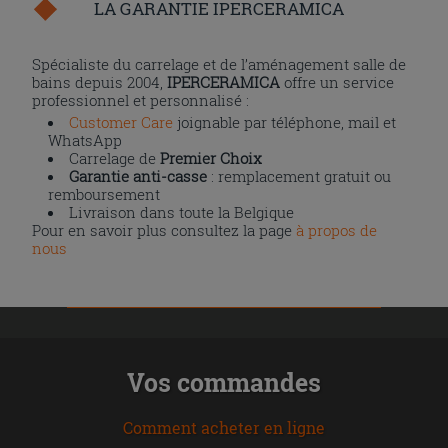
LA GARANTIE IPERCERAMICA
Spécialiste du carrelage et de l’aménagement salle de
bains depuis 2004,
IPERCERAMICA
offre un service
professionnel et personnalisé :
Customer Care
joignable par téléphone, mail et
WhatsApp
Carrelage de
Premier Choix
Garantie anti-casse
: remplacement gratuit ou
remboursement
Livraison dans toute la Belgique
Pour en savoir plus consultez la page
à propos de
nous
Vos commandes
Comment acheter en ligne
-*-*-
Could you copy every record above exactly, leaving out the pictures?

LA GARANTIE IPERCERAMICA
Spécialiste du carrelage et de l’aménagement salle de
bains depuis 2004,
IPERCERAMICA
offre un service
professionnel et personnalisé :
Customer Care
joignable par téléphone, mail et
WhatsApp
Carrelage de
Premier Choix
Garantie anti-casse
: remplacement gratuit ou
remboursement
Livraison dans toute la Belgique
Pour en savoir plus consultez la page
à propos de
nous
Vos commandes
Comment acheter en ligne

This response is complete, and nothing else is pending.